Task goal ::
Reproduce all of the records exactly.

=== Section Start ===

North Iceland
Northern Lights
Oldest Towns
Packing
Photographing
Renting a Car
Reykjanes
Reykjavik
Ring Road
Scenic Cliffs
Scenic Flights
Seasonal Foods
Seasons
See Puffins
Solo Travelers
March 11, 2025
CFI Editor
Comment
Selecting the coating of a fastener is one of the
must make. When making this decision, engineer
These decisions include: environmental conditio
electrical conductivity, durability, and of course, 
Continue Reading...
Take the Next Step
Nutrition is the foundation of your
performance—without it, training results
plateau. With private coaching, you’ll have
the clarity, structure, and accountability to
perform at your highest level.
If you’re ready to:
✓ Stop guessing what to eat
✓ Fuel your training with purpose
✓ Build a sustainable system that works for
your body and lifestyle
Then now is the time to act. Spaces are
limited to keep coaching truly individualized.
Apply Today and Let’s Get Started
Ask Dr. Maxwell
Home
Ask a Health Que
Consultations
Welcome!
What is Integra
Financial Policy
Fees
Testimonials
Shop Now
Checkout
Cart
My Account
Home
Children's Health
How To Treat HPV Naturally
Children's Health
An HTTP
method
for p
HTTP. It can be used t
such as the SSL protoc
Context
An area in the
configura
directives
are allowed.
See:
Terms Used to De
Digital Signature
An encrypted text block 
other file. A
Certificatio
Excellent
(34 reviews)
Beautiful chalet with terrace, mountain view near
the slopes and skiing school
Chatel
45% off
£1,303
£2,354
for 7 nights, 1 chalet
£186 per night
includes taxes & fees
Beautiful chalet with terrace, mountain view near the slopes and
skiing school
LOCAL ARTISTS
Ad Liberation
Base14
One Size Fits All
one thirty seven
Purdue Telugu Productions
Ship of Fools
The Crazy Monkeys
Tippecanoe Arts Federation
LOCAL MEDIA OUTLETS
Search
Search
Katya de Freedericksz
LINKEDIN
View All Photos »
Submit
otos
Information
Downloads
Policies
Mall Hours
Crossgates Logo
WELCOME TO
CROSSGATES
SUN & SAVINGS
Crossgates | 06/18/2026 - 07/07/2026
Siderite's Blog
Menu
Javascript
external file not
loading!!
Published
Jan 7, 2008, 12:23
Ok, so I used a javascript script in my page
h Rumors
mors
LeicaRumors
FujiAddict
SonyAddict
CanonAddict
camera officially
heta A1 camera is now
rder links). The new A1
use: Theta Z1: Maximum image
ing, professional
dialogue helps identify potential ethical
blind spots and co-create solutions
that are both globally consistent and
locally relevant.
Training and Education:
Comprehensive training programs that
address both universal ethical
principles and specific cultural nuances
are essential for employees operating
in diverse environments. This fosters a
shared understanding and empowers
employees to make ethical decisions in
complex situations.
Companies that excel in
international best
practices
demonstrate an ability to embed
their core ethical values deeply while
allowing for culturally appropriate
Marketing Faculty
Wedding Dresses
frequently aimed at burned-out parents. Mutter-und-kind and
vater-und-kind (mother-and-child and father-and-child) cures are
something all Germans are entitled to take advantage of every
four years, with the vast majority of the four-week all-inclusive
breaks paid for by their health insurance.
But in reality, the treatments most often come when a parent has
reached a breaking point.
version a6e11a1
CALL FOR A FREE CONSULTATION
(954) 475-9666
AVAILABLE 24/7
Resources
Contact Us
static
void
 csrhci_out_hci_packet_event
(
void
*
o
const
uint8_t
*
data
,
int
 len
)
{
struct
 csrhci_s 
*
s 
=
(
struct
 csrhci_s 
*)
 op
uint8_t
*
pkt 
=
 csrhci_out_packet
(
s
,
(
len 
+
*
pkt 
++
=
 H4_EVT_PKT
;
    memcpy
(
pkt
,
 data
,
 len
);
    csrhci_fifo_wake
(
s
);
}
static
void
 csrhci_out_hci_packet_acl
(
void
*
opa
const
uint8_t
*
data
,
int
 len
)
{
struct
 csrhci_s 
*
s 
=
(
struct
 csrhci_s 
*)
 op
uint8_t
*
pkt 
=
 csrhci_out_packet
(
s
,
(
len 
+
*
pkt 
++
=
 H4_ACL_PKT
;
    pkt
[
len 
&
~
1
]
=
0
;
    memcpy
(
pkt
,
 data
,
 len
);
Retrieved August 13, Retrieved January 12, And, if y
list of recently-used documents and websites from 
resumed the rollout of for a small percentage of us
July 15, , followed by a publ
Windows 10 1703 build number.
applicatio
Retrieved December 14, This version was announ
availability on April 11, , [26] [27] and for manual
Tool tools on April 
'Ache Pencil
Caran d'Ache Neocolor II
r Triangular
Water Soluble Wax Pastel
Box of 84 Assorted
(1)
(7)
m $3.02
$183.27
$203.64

=== Section End ===

Solution to this exercise ::
North Iceland
Northern Lights
Oldest Towns
Packing
Photographing
Renting a Car
Reykjanes
Reykjavik
Ring Road
Scenic Cliffs
Scenic Flights
Seasonal Foods
Seasons
See Puffins
Solo Travelers
March 11, 2025
CFI Editor
Comment
Selecting the coating of a fastener is one of the
must make. When making this decision, engineer
These decisions include: environmental conditio
electrical conductivity, durability, and of course, 
Continue Reading...
Take the Next Step
Nutrition is the foundation of your
performance—without it, training results
plateau. With private coaching, you’ll have
the clarity, structure, and accountability to
perform at your highest level.
If you’re ready to:
✓ Stop guessing what to eat
✓ Fuel your training with purpose
✓ Build a sustainable system that works for
your body and lifestyle
Then now is the time to act. Spaces are
limited to keep coaching truly individualized.
Apply Today and Let’s Get Started
Ask Dr. Maxwell
Home
Ask a Health Que
Consultations
Welcome!
What is Integra
Financial Policy
Fees
Testimonials
Shop Now
Checkout
Cart
My Account
Home
Children's Health
How To Treat HPV Naturally
Children's Health
An HTTP
method
for p
HTTP. It can be used t
such as the SSL protoc
Context
An area in the
configura
directives
are allowed.
See:
Terms Used to De
Digital Signature
An encrypted text block 
other file. A
Certificatio
Excellent
(34 reviews)
Beautiful chalet with terrace, mountain view near
the slopes and skiing school
Chatel
45% off
£1,303
£2,354
for 7 nights, 1 chalet
£186 per night
includes taxes & fees
Beautiful chalet with terrace, mountain view near the slopes and
skiing school
LOCAL ARTISTS
Ad Liberation
Base14
One Size Fits All
one thirty seven
Purdue Telugu Productions
Ship of Fools
The Crazy Monkeys
Tippecanoe Arts Federation
LOCAL MEDIA OUTLETS
Search
Search
Katya de Freedericksz
LINKEDIN
View All Photos »
Submit
otos
Information
Downloads
Policies
Mall Hours
Crossgates Logo
WELCOME TO
CROSSGATES
SUN & SAVINGS
Crossgates | 06/18/2026 - 07/07/2026
Siderite's Blog
Menu
Javascript
external file not
loading!!
Published
Jan 7, 2008, 12:23
Ok, so I used a javascript script in my page
h Rumors
mors
LeicaRumors
FujiAddict
SonyAddict
CanonAddict
camera officially
heta A1 camera is now
rder links). The new A1
use: Theta Z1: Maximum image
ing, professional
dialogue helps identify potential ethical
blind spots and co-create solutions
that are both globally consistent and
locally relevant.
Training and Education:
Comprehensive training programs that
address both universal ethical
principles and specific cultural nuances
are essential for employees operating
in diverse environments. This fosters a
shared understanding and empowers
employees to make ethical decisions in
complex situations.
Companies that excel in
international best
practices
demonstrate an ability to embed
their core ethical values deeply while
allowing for culturally appropriate
Marketing Faculty
Wedding Dresses
frequently aimed at burned-out parents. Mutter-und-kind and
vater-und-kind (mother-and-child and father-and-child) cures are
something all Germans are entitled to take advantage of every
four years, with the vast majority of the four-week all-inclusive
breaks paid for by their health insurance.
But in reality, the treatments most often come when a parent has
reached a breaking point.
version a6e11a1
CALL FOR A FREE CONSULTATION
(954) 475-9666
AVAILABLE 24/7
Resources
Contact Us
static
void
 csrhci_out_hci_packet_event
(
void
*
o
const
uint8_t
*
data
,
int
 len
)
{
struct
 csrhci_s 
*
s 
=
(
struct
 csrhci_s 
*)
 op
uint8_t
*
pkt 
=
 csrhci_out_packet
(
s
,
(
len 
+
*
pkt 
++
=
 H4_EVT_PKT
;
    memcpy
(
pkt
,
 data
,
 len
);
    csrhci_fifo_wake
(
s
);
}
static
void
 csrhci_out_hci_packet_acl
(
void
*
opa
const
uint8_t
*
data
,
int
 len
)
{
struct
 csrhci_s 
*
s 
=
(
struct
 csrhci_s 
*)
 op
uint8_t
*
pkt 
=
 csrhci_out_packet
(
s
,
(
len 
+
*
pkt 
++
=
 H4_ACL_PKT
;
    pkt
[
len 
&
~
1
]
=
0
;
    memcpy
(
pkt
,
 data
,
 len
);
Retrieved August 13, Retrieved January 12, And, if y
list of recently-used documents and websites from 
resumed the rollout of for a small percentage of us
July 15, , followed by a publ
Windows 10 1703 build number.
applicatio
Retrieved December 14, This version was announ
availability on April 11, , [26] [27] and for manual
Tool tools on April 
'Ache Pencil
Caran d'Ache Neocolor II
r Triangular
Water Soluble Wax Pastel
Box of 84 Assorted
(1)
(7)
m $3.02
$183.27
$203.64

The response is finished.